Ich muss einfach gestehen: ich mag/mochte Kokowäh & Keinohrhase recht gerne, denn nicht alles was Erfolg hat, eine deutsche Produktion ist & recht glattgebügelt daher kommt muss direkt schlecht sein. Und daher konnte ich immer ganz gut damit leben, von den jeweiligen Freundinnen ins Kino geschleppt zu werden. Aber als kleiner Geheimfan dieser zwei Filme, war es umso enttäuschender die jeweils zweiten Teile qualitativ so abstürzen zu sehen. Und daher, obwohl man ja eigentlich jeden neuen Film den man besprechen will subjektiv & vom Umfeld losgelöst betrachten sollte, war ich mehr als skeptisch vor dem Besuch von Honig im Kopf, Til Schweigers Dramödie um einen Opa der an Alzheimer leidet & mit seiner Enkelin einen letzten Trip nach Venedig unternimmt.
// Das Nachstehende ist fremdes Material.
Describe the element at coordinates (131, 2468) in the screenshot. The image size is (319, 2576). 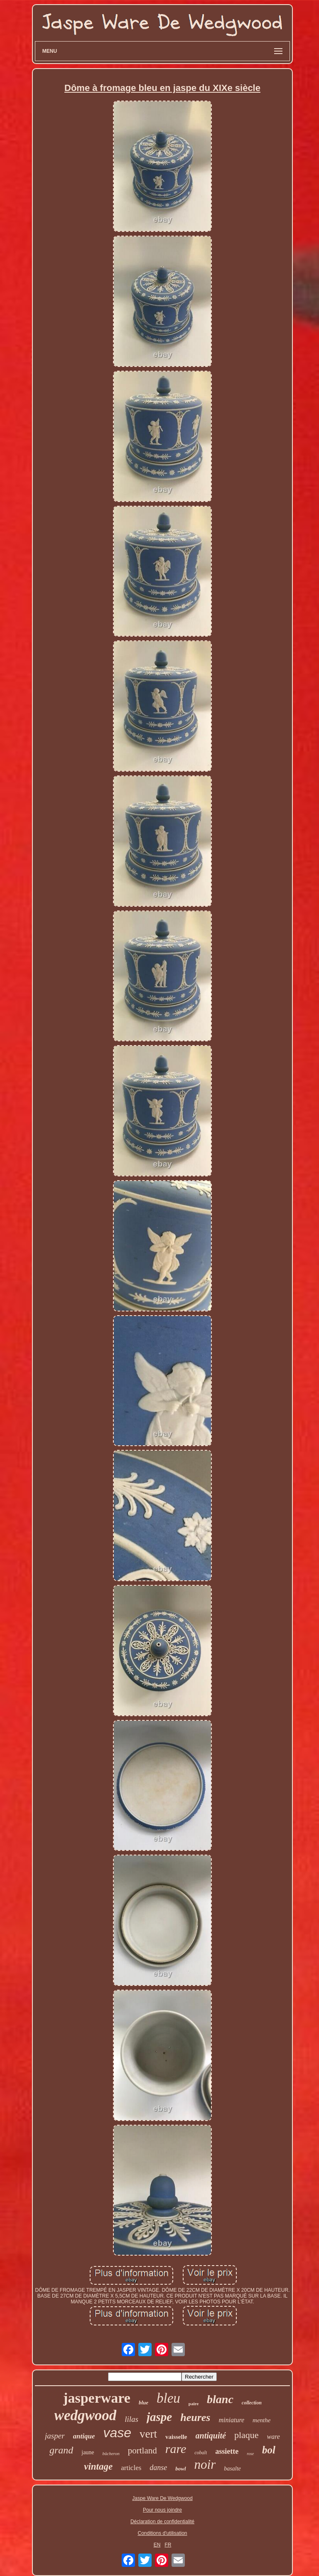
I see `articles` at that location.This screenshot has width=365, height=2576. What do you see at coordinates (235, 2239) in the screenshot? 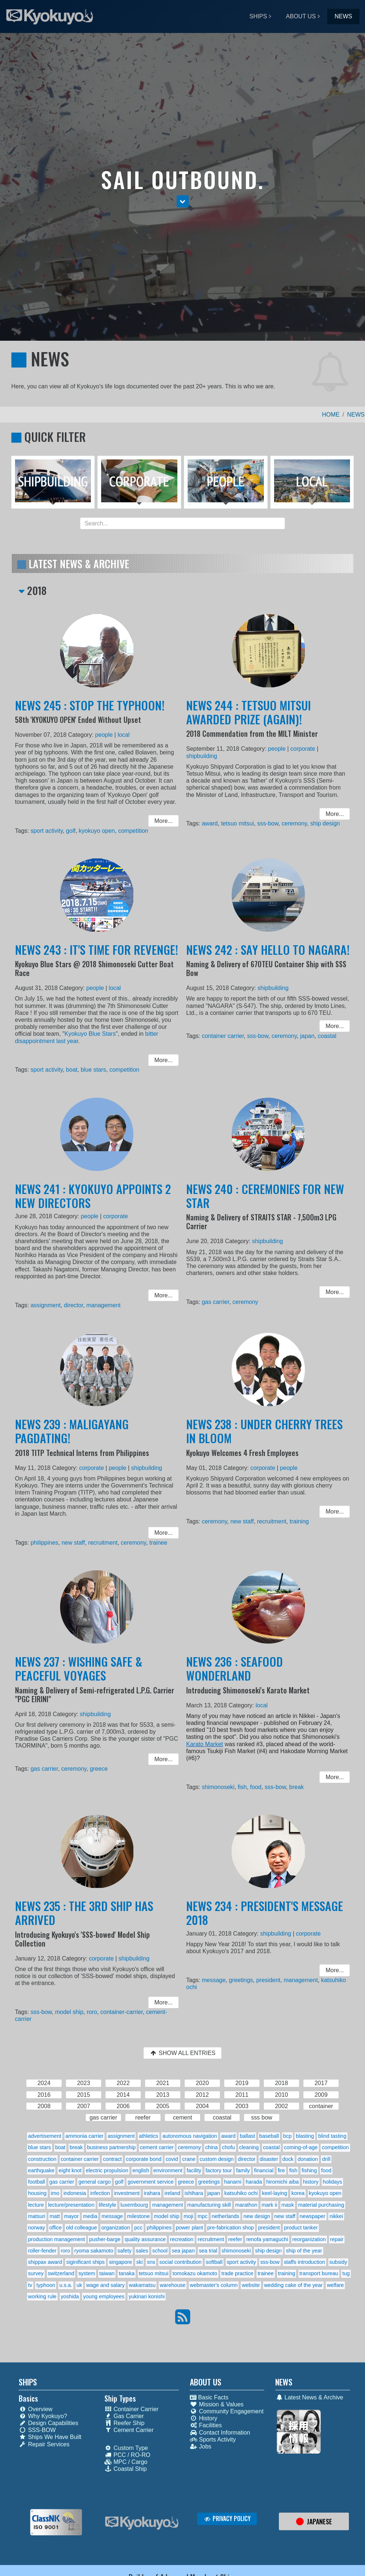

All meine Zweifel waren nach kurzer Zeit wie weggeblasen & mir begann es zu dämmern, dass ich hier vielleicht gerade Til Schweigers besten Film sah. Klar nervt die Vermarktung & Scheinwerfergeilheit seiner Tochter - aber hier ist spielt sie gar nicht mal übel, nervt auch kaum. Aus der Kleinen wird immer mehr. Und auch das Schweiger sich selbst hier ungewohnt in den Hintergrund stellt & den Klamauk ala Kacka-Popo-Titty-Witze auf ein Minimum senkt, sind große Pluspunkte. Aber der Showstopper & absolute Gewinn des Films ist Didi Hallervorden, dem hier völlig zu Recht nochmal später Megaerfolg & ebenso großer Respekt einer neuen Generation zu Teil wird.

Natürlich hat auch dieser Film den typisch Schweiger-Style, mit guter Radiomusik (z.B. von OneRepublic) und der verwaschenen, digital stark bearbeiteten Optik. Aber immerhin hat Herr Schweiger einen eigenen Stil - da ist er weiter als andere Regisseure & Stars die weit mehr auf sich halten. Ich mag Regisseure mit eigenem Stil, Identität, die wissen was sie wollen, können & sind.

Aber was macht Honig im Kopf außer Hallervordens nuancierter Weltklasse-Leistung so toll? Ganz einfach: es ist das Thema Alzheimer & Liebe zu seinen Eltern bzw. die Gewissheit deren Tod erleben zu müssen! Von Jahr zu Jahr & Generation werden wir älter & damit steigen die Alzheimer-Patienten. Jeder kennt Betroffene, manche sind näher dran, manche weiter weg. Aber verstehen können wir das alle, wenn auch nicht unbedingt nachvollziehen. Und auch wenn ich sicher bin, dass Leute, deren Eltern z.B. selbst gerade betroffen sind, sich diesen Film nicht unbedingt direkt auch noch angucken möchten, ziehe ich meinen Hut davor wie Schweiger das Thema verarbeitet & sich diesem heiklen Topic nähert. Ich hatte große Bedenken, wie diese zwei Welten (harte, niederschmetternde Alzheimer-Realität vs. Schweigersche Beziehungskitsch-Märchen) zueinander finden würden - aber es passt sehr gut. Es wird viel gelacht, ebenso viel geweint & die Zeit vergeht wie im Flug. Und das es ein Märchen ist, das nicht so viel mit den meisten Realitäten zu tun hat, betont Schweiger ja selbst immer wieder.

Fazit: wer hier nicht weint, hat wohl kein Herz. Natürlich ist das Kitsch aller erster Güte & Til Schweiger kopiert sich immer wieder gerne selbst ohne rot zu werden - aber die Formel funktioniert immer noch, hier vielleicht sogar besser denn je!